**Required work:**
The lines to copy from the data below are those that hold the string "nhiệm".
Data records START
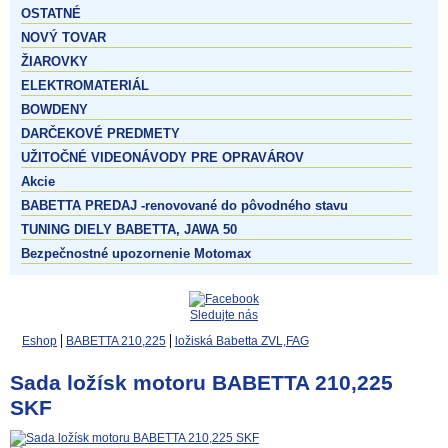
OSTATNÉ
NOVÝ TOVAR
ŽIAROVKY
ELEKTROMATERIÁL
BOWDENY
DARČEKOVÉ PREDMETY
UŽITOČNÉ VIDEONÁVODY PRE OPRAVÁROV
Akcie
BABETTA PREDAJ -renovované do pôvodného stavu
TUNING DIELY BABETTA, JAWA 50
Bezpečnostné upozornenie Motomax
Sledujte nás
Eshop
BABETTA 210,225
ložiská Babetta ZVL,FAG
Sada ložísk motoru BABETTA 210,225
SKF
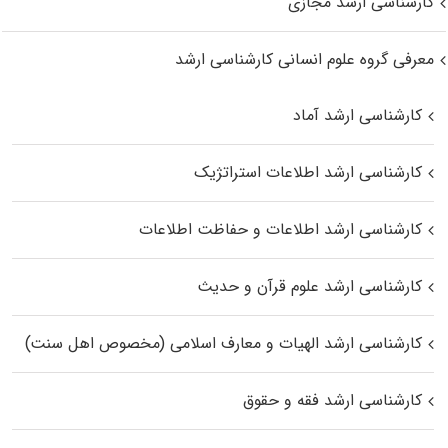
کارشناسی ارشد مجازی
معرفی گروه علوم انسانی کارشناسی ارشد
کارشناسی ارشد آماد
کارشناسی ارشد اطلاعات استراتژیک
کارشناسی ارشد اطلاعات و حفاظت اطلاعات
کارشناسی ارشد علوم قرآن و حدیث
کارشناسی ارشد الهیات و معارف اسلامی (مخصوص اهل سنت)
کارشناسی ارشد فقه و حقوق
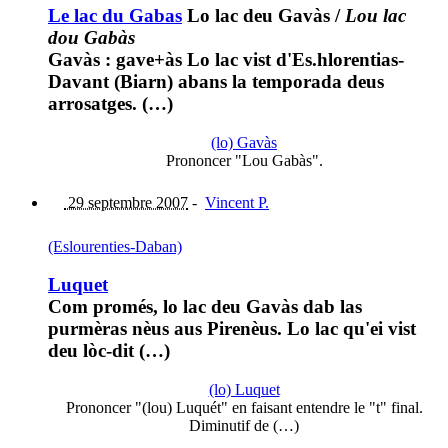
Le lac du Gabas
Lo lac deu Gavàs
/
Lou lac
dou Gabàs
Gavàs : gave+às Lo lac vist d'Es.hlorentias-
Davant (Biarn) abans la temporada deus
arrosatges. (…)
(lo) Gavàs
Prononcer "Lou Gabàs".
29 septembre 2007
-
Vincent P.
(Eslourenties-Daban)
Luquet
Com promés, lo lac deu Gavàs dab las
purmèras nèus aus Pirenèus. Lo lac qu'ei vist
deu lòc-dit (…)
(lo) Luquet
Prononcer "(lou) Luquét" en faisant entendre le "t" final.
Diminutif de (…)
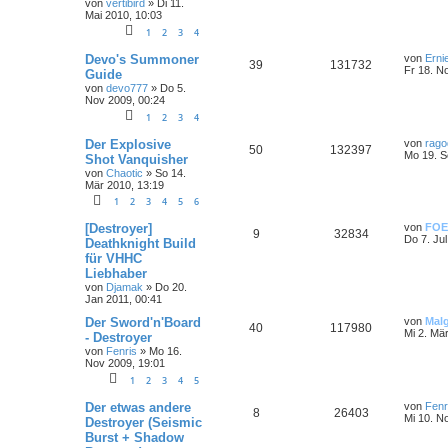
von
vertibird
»
Di 11.
Mai 2010, 10:03
1
2
3
4
Devo's Summoner
von
Erni
39
131732
Fr 18. N
Guide
von
devo777
»
Do 5.
Nov 2009, 00:24
1
2
3
4
Der Explosive
von
rago
50
132397
Mo 19. S
Shot Vanquisher
von
Chaotic
»
So 14.
Mär 2010, 13:19
1
2
3
4
5
6
[Destroyer]
von
FOE
9
32834
Do 7. Jul
Deathknight Build
für VHHC
Liebhaber
von
Djamak
»
Do 20.
Jan 2011, 00:41
Der Sword'n'Board
von
Mal
40
117980
Mi 2. Mä
- Destroyer
von
Fenris
»
Mo 16.
Nov 2009, 19:01
1
2
3
4
5
Der etwas andere
von
Fenr
8
26403
Mi 10. N
Destroyer (Seismic
Burst + Shadow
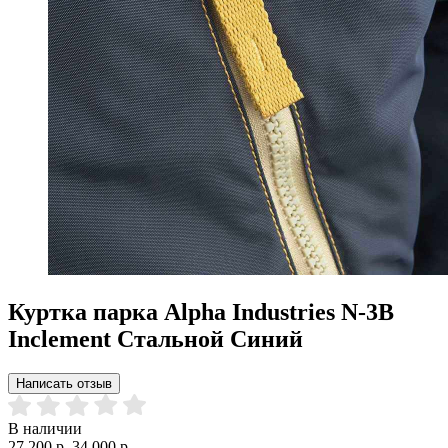
Куртка парка Alpha Industries N-3B
Inclement Стальной Синий
Написать отзыв
В наличии
27 200 р.
34 000 р.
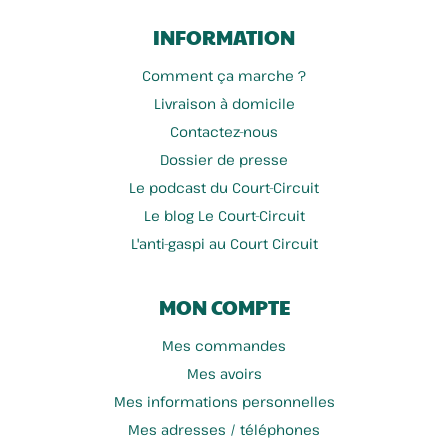
INFORMATION
Comment ça marche ?
Livraison à domicile
Contactez-nous
Dossier de presse
Le podcast du Court-Circuit
Le blog Le Court-Circuit
L'anti-gaspi au Court Circuit
MON COMPTE
Mes commandes
Mes avoirs
Mes informations personnelles
Mes adresses / téléphones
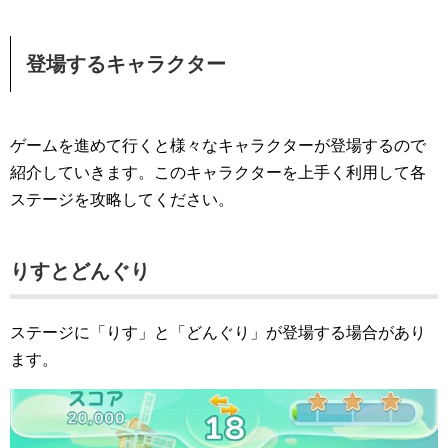
登場するキャラクター
ゲームを進めて行くと様々なキャラクターが登場するので
紹介していきます。このキャラクターを上手く利用して各
ステージを攻略してください。
りすとどんぐり
ステージに「りす」と「どんぐり」が登場する場合があり
ます。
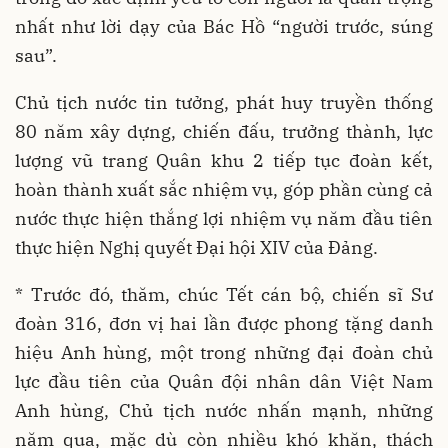
nhất như lời dạy của Bác Hồ “người trước, súng
sau”.
Chủ tịch nước tin tưởng, phát huy truyền thống
80 năm xây dựng, chiến đấu, trưởng thành, lực
lượng vũ trang Quân khu 2 tiếp tục đoàn kết,
hoàn thành xuất sắc nhiệm vụ, góp phần cùng cả
nước thực hiện thắng lợi nhiệm vụ năm đầu tiên
thực hiện Nghị quyết Đại hội XIV của Đảng.
* Trước đó, thăm, chúc Tết cán bộ, chiến sĩ Sư
đoàn 316, đơn vị hai lần được phong tặng danh
hiệu Anh hùng, một trong những đại đoàn chủ
lực đầu tiên của Quân đội nhân dân Việt Nam
Anh hùng, Chủ tịch nước nhấn mạnh, những
năm qua, mặc dù còn nhiều khó khăn, thách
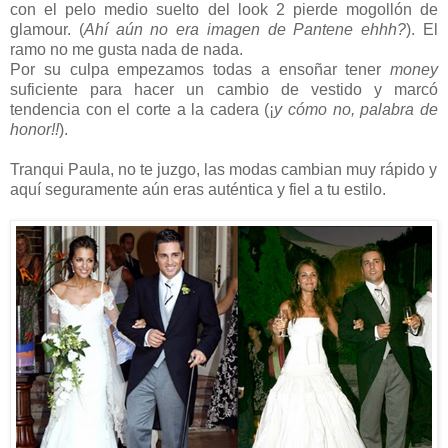
con el pelo medio suelto del look 2 pierde mogollón de
glamour. (
Ahí aún no era imagen de Pantene ehhh?
). El
ramo no me gusta nada de nada.
Por su culpa empezamos todas a ensoñar tener
money
suficiente para hacer un cambio de vestido y marcó
tendencia con el corte a la cadera (¡
y cómo no, palabra de
honor!!
).
Tranqui Paula, no te juzgo, las modas cambian muy rápido y
aquí seguramente aún eras auténtica y fiel a tu estilo.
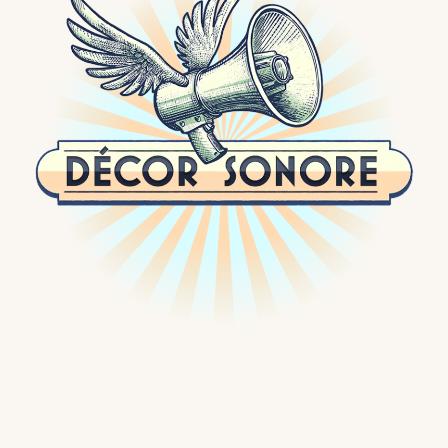
Passer
au
contenu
Data records END
**Answer below:**
hoàn thành xuất sắc nhiệm vụ, góp phần cùng cả
nước thực hiện thắng lợi nhiệm vụ năm đầu tiên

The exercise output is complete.